[Description of the task] Filter the entries for the word "Blue". Copy each line that has it.

[Given information]
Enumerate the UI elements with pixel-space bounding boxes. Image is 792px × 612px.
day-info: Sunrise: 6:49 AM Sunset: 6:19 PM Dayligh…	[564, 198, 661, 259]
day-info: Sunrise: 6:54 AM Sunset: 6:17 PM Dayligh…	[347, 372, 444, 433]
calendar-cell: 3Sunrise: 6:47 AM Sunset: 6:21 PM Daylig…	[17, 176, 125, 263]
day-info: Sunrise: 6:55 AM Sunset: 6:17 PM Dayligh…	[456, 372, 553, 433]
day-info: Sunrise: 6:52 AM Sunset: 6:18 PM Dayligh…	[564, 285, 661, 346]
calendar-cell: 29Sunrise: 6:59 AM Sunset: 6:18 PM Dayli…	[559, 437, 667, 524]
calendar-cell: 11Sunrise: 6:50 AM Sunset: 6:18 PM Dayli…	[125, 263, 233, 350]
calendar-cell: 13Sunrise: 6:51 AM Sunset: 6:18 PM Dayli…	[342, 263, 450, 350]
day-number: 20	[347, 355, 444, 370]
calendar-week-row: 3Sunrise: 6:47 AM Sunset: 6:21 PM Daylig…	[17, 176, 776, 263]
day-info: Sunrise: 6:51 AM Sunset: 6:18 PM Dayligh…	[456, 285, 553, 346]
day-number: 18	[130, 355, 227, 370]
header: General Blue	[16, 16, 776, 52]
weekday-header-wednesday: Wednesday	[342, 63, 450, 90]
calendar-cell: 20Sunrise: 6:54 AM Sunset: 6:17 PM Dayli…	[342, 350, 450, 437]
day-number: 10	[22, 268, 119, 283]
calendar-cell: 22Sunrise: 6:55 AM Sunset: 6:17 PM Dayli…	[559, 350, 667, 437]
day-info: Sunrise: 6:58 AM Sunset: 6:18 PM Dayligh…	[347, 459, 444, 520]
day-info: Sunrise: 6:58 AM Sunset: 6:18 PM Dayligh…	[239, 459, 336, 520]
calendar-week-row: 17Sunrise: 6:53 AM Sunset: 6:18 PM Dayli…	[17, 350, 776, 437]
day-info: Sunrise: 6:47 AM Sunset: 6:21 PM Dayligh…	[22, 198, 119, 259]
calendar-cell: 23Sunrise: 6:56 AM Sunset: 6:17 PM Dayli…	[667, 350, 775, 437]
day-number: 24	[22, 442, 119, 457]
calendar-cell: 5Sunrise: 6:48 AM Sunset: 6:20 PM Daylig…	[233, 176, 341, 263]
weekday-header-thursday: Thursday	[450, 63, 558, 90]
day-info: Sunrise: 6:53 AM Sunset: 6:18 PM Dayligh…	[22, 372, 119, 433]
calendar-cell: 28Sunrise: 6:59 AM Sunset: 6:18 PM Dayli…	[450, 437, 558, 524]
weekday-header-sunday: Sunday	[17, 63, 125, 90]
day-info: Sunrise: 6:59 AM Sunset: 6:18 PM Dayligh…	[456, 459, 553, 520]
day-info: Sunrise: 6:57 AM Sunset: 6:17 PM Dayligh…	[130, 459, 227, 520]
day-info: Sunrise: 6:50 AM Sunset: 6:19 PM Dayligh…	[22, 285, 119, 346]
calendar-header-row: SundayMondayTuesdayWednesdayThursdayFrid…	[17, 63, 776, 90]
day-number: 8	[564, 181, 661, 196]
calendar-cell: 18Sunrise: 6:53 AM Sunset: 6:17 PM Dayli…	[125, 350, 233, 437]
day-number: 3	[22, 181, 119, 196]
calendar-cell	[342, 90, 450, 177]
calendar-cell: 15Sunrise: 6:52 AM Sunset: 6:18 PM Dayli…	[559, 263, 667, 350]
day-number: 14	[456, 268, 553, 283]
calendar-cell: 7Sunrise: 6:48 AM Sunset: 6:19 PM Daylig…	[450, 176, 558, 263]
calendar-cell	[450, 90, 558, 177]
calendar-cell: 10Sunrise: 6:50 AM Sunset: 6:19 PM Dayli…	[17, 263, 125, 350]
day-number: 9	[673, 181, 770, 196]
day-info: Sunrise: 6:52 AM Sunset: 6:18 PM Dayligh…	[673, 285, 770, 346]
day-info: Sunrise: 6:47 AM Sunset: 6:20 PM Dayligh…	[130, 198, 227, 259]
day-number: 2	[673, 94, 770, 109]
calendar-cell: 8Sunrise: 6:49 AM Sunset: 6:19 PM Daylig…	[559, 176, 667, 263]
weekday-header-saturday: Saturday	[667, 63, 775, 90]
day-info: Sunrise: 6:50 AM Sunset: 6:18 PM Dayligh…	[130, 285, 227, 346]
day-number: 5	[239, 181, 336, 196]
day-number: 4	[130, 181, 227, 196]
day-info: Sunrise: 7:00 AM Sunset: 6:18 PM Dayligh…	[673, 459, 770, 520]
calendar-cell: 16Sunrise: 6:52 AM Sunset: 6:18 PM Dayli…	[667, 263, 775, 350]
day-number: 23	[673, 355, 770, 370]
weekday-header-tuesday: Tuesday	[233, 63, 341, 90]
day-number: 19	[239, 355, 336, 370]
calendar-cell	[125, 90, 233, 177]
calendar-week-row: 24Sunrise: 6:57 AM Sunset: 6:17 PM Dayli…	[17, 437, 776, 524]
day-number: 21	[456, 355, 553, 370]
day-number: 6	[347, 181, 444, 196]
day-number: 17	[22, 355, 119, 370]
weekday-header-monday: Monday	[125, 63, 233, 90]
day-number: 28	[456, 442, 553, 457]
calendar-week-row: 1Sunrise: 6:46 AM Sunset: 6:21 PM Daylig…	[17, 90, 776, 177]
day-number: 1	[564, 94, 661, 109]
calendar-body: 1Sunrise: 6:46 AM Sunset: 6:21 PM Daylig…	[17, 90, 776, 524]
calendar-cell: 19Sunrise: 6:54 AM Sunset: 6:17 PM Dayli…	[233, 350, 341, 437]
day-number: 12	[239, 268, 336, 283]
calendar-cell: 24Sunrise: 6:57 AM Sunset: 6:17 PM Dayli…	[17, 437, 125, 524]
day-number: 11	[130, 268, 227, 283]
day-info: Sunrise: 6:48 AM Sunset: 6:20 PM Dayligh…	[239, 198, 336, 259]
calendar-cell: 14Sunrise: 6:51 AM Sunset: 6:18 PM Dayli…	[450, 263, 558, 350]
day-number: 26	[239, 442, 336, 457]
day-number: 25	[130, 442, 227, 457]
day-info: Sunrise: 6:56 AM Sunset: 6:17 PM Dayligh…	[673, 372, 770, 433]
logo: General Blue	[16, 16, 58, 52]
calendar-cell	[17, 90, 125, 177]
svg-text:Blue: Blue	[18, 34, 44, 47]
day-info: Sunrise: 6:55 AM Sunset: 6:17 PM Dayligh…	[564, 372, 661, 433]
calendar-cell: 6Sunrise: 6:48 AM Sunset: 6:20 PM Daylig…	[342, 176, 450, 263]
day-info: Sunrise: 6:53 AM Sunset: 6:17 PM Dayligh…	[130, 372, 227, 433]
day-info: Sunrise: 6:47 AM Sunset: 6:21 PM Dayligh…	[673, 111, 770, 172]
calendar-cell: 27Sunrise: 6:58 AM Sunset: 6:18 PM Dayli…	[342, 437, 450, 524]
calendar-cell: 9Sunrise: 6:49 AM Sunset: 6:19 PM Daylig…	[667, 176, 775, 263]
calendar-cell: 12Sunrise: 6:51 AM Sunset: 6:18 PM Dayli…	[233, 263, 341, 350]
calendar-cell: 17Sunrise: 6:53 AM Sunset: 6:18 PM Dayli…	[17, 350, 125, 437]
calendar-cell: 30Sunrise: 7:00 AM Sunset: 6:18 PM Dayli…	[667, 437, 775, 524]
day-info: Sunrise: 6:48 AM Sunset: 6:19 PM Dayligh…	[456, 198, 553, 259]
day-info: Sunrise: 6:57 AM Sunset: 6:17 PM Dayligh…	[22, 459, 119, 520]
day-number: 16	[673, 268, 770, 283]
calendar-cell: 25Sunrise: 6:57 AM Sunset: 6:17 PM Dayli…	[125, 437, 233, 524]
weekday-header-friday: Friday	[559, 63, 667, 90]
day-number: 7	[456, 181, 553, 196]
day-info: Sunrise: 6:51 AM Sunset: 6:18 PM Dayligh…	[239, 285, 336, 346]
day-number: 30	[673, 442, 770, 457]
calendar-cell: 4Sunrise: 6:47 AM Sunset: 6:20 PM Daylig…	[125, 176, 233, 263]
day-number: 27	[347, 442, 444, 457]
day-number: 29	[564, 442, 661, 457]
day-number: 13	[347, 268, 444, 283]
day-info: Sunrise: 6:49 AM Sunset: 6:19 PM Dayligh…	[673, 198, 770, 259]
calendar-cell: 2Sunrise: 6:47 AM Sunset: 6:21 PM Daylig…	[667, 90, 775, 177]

[Written response]
header: General Blue	[16, 16, 776, 52]
logo: General Blue	[16, 16, 58, 52]
svg-text:Blue: Blue	[18, 34, 44, 47]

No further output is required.